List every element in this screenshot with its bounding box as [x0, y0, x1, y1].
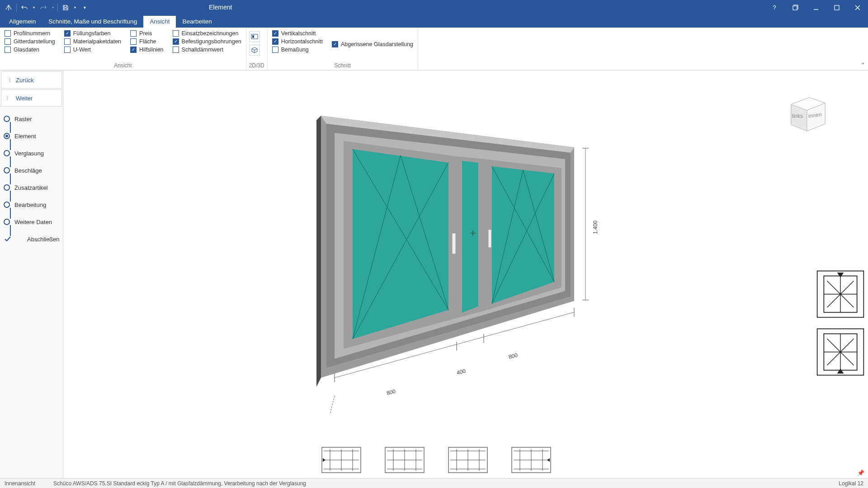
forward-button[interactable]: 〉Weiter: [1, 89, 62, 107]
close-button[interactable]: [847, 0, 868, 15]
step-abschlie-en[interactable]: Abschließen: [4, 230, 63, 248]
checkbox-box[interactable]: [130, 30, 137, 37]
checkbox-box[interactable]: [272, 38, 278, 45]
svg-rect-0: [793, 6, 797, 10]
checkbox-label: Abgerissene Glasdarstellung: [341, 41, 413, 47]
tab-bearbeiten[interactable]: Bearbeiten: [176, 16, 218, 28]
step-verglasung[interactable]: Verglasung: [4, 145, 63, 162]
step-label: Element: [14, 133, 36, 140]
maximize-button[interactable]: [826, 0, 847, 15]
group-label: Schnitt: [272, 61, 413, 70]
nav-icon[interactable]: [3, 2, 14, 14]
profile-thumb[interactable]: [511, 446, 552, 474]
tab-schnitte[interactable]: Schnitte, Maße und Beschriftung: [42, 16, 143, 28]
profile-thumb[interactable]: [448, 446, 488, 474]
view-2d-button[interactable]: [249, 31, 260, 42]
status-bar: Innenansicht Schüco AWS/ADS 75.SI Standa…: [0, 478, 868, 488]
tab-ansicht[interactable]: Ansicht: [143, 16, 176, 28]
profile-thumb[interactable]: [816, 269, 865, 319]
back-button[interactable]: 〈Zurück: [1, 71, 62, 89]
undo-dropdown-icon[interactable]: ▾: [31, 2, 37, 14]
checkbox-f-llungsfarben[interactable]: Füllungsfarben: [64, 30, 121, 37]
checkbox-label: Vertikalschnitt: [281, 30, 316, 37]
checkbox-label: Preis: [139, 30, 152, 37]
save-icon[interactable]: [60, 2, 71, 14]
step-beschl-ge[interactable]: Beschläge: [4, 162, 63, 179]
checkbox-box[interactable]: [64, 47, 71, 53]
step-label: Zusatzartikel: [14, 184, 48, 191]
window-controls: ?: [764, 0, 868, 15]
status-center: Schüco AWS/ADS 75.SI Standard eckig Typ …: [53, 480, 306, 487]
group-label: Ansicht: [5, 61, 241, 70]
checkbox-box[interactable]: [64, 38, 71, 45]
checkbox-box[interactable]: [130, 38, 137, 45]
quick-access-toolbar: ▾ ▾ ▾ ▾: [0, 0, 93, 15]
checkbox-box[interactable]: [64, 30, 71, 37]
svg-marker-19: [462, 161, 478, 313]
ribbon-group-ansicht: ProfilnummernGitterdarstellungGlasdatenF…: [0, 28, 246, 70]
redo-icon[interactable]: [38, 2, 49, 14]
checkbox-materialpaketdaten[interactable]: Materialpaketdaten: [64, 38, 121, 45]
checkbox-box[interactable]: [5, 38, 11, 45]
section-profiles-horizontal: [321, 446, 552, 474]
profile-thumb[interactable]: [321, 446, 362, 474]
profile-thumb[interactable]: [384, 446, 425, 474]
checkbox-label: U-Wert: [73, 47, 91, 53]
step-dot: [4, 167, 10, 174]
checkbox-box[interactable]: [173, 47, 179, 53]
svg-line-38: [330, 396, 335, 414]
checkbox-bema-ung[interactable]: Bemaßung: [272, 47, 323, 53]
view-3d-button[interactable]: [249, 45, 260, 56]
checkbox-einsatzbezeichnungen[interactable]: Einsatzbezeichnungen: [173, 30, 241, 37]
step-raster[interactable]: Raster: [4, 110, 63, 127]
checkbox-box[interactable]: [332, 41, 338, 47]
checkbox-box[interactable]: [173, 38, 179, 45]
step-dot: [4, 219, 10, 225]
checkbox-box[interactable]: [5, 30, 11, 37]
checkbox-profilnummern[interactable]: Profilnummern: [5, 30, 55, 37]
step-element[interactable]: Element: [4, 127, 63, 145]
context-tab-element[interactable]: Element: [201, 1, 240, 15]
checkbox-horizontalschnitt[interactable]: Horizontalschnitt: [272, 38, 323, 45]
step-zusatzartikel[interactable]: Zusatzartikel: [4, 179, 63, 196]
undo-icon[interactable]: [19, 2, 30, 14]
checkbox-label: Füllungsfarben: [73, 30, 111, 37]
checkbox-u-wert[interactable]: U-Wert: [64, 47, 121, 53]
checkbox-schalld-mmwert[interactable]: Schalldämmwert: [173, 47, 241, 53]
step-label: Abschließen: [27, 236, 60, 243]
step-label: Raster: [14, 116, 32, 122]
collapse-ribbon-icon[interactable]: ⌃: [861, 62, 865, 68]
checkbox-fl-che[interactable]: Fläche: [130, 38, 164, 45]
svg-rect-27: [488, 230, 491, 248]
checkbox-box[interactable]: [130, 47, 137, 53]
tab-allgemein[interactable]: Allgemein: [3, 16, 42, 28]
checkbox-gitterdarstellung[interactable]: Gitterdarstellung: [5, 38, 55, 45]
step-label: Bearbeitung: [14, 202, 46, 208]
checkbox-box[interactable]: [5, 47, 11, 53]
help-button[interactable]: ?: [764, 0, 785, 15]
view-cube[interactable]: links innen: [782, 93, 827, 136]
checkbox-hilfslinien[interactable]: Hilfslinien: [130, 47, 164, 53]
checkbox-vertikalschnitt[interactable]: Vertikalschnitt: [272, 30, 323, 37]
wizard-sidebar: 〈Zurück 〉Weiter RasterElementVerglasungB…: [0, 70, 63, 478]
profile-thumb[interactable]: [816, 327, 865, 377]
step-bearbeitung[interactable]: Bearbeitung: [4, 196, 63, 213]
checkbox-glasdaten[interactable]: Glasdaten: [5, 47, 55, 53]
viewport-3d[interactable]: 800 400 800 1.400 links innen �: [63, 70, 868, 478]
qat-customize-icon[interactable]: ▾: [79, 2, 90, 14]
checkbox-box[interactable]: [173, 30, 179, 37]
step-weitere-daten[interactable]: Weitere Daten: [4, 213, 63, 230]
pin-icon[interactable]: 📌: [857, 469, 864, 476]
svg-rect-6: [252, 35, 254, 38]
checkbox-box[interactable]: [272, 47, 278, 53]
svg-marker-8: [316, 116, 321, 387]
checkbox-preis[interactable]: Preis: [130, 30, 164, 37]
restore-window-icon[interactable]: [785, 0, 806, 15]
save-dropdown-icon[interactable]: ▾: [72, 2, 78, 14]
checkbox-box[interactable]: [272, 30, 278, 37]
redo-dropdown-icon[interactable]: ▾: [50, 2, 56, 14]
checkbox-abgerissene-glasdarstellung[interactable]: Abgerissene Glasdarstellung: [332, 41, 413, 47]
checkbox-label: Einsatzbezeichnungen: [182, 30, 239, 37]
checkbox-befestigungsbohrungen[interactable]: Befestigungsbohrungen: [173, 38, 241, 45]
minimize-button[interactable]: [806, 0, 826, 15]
-=-=-
_INSTRUCTIONS FOR THE TASK_:
Look through the records and count each line that holds "Zusatzartikel". Write only the total.

_RESPONSE TO THE TASK_:
2